As I translated Ricard's unsparing presentation of the 365-day-per-year, 24-hour-per-day Calvary of the animals, for the first time in my life I felt a flash of really caring for them all. I also began to feel sick inside. Obviously, it should have been easy for me all along to recognize the horror that is in progress. But I exercise ignorance. The people in the neighborhoods of Auschwitz and other extermination camps during World War Two, Ricard tells us (while assuring us that he is not equating the value of animals with that of humans), more or less pretended not to know what was going on inside the walls and fences they lived next to. Similarly, I, and I expect many of us, are willing to toss into a deep dark hole all the troubling data that has come our way from many exposés about slaughterhouses, industrial fishing operations, the fur industry, and so on.

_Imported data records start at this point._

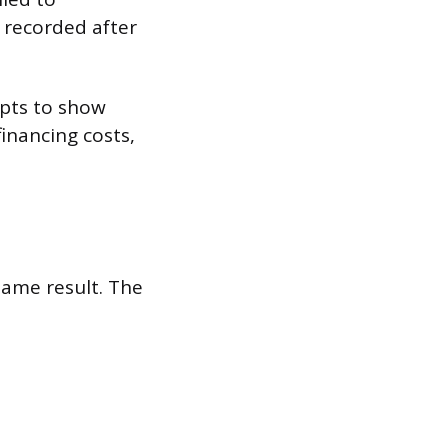
l recorded after
mpts to show
inancing costs,
ame result. The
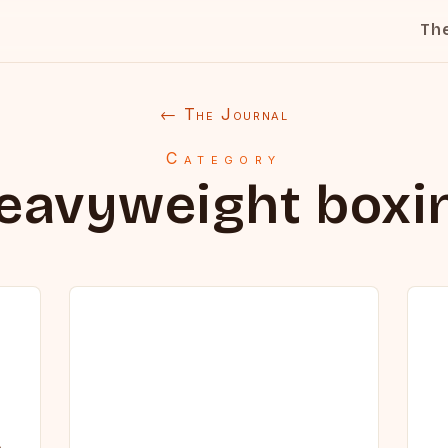
Th
← The Journal
Category
eavyweight boxi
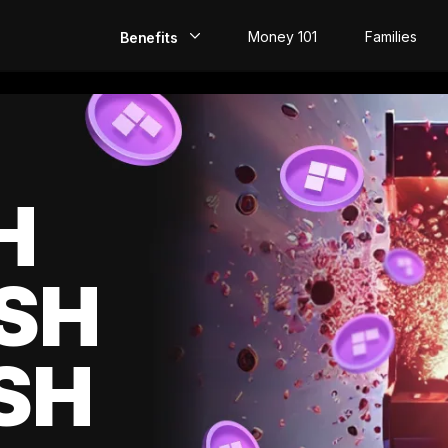
Money 101
Families
Benefits
EarlyPay
Build Credit
Save
H
Direct Deposit
SH
Rewards
Invest
SH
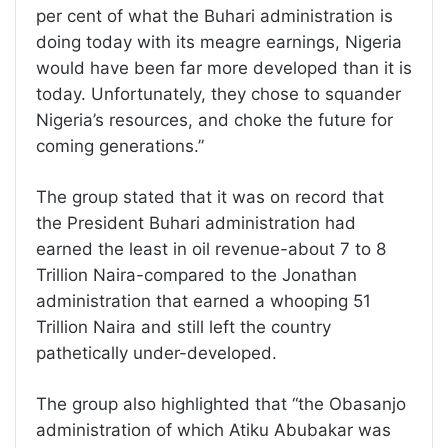
per cent of what the Buhari administration is
doing today with its meagre earnings, Nigeria
would have been far more developed than it is
today. Unfortunately, they chose to squander
Nigeria’s resources, and choke the future for
coming generations.”
The group stated that it was on record that
the President Buhari administration had
earned the least in oil revenue-about 7 to 8
Trillion Naira-compared to the Jonathan
administration that earned a whooping 51
Trillion Naira and still left the country
pathetically under-developed.
The group also highlighted that “the Obasanjo
administration of which Atiku Abubakar was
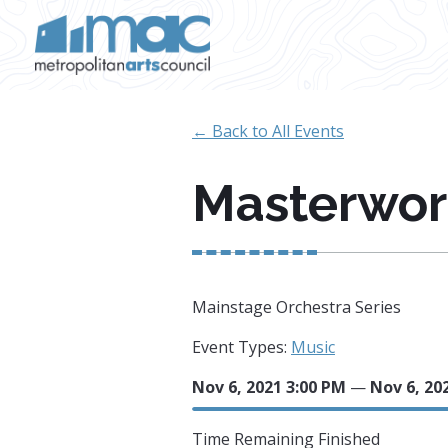
Skip to main content
← Back to All Events
Masterwork
Mainstage Orchestra Series
Event Types:
Music
Nov 6, 2021 3:00 PM
—
Nov 6, 20
Time Remaining
Finished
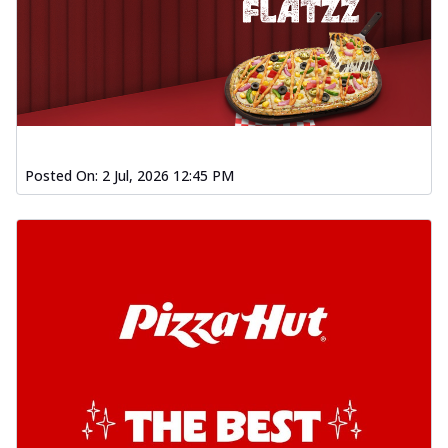
Posted On:
2 Jul, 2026 12:45 PM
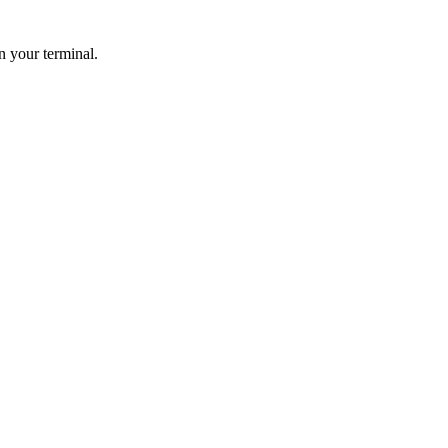
n your terminal.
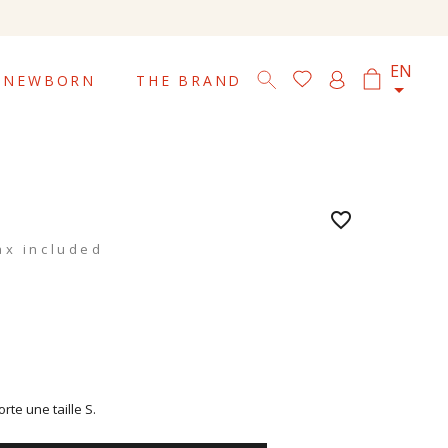

EN
NEWBORN
THE BRAND
favorite_border
ax included
te une taille S.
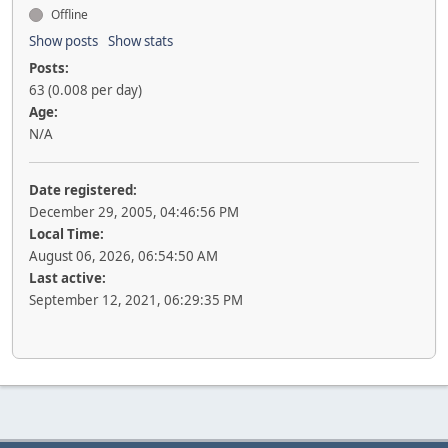
Offline
Show posts
Show stats
Posts:
63 (0.008 per day)
Age:
N/A
Date registered:
December 29, 2005, 04:46:56 PM
Local Time:
August 06, 2026, 06:54:50 AM
Last active:
September 12, 2021, 06:29:35 PM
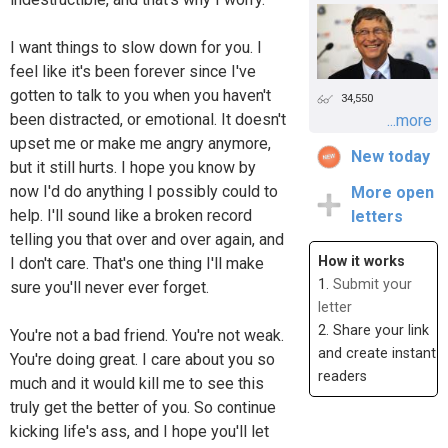
I want things to slow down for you. I
feel like it's been forever since I've
gotten to talk to you when you haven't
34,550
been distracted, or emotional. It doesn't
...more
upset me or make me angry anymore,
New today
but it still hurts. I hope you know by
now I'd do anything I possibly could to
More open
help. I'll sound like a broken record
letters
telling you that over and over again, and
How it works
I don't care. That's one thing I'll make
1.
Submit your
sure you'll never ever forget.
letter
2. Share your link
You're not a bad friend. You're not weak.
and create instant
You're doing great. I care about you so
readers
much and it would kill me to see this
truly get the better of you. So continue
kicking life's ass, and I hope you'll let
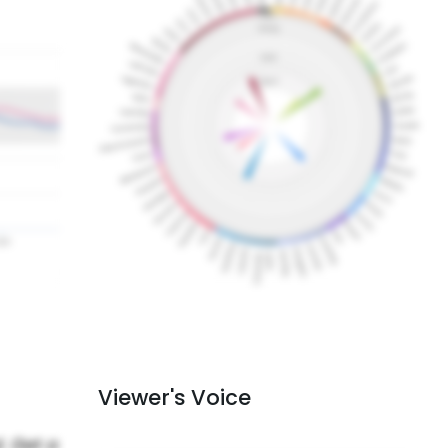
Viewer's Voice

I find it awkward and embarrassing. It troubles the conscience. It roils the pit of the stomach, and partly in self-defense, it sets one thinking. Naturally I want to find a thought that will salve my conscience but save my supper. Still translating away, I found myself conveying the many ideologies to this purpose that people have produced from ancient times until the present. Speciesism (on the analogy of raceism) is the strategy that covers most of them. Speciesism deliberately or inadvertently assumes that humans have been set apart from the rest of creation as a higher order, and naturally it is our privilege to use the rest of creation as we see fit for our benefit. (This approach is handy for ravaging the environment as well as its nonhuman inhabitants.) Speciesism, in some of its many forms, is at home in religion. Genesis, the first book of the Bible, which sets Adam above the animals, provides a prime example. The automatism of Descartes was a form of speciesism. The influential and revered French philosopher proclaimed that all living beings apart from humans lack a soul, and though animals may appear to manifest pain, being soulless they are mere automatons whose mechanical reflexes may only mimic agony-in reality, they feel nothing. This mechanistic vision of all nonhuman life made it just fine for scientists and others from the seventeenth century on to practice vivisection. With Matthieu, I had visited the extended horrors of the animal experimentation chambers and was deeply disturbed. Exaltation of human benefit above the rest of everything did not relieve me.

Pangs of conscience similar to mine, apart from motivating rationales that justify animal exploitation, also (much more straightforwardly) bring about rejection of it. Human voices have been begging mercy for the animals since the beginning of the human-animal relationship. Translating on, I gathered that those voices are getting louder. Nowadays we have what is called the animal-rights movement and people who have found their calling in life as "animal advocates." Matthieu Ricard describes the development of all this in historical and philosophical detail. In the end the great argument is simply compassion for suffering. Compassion for suffering is something that is profoundly difficult to limit by species.

Living vividly and in detail, as a translator does, all the data and thought supplied by his source, I experienced   the stark conflicts and dilemmas of the case. My overall impression? The world is a very complex and bloody and lethal place. Sentience and suffering cohabit in it. It contains a lot of arbitrary cruelty. Compassion's job is inexhaustible. Matthieu Ricard has done a piece of it. Through his devoted, intelligent, and very thorough effort, my compassion has been a little further awakened.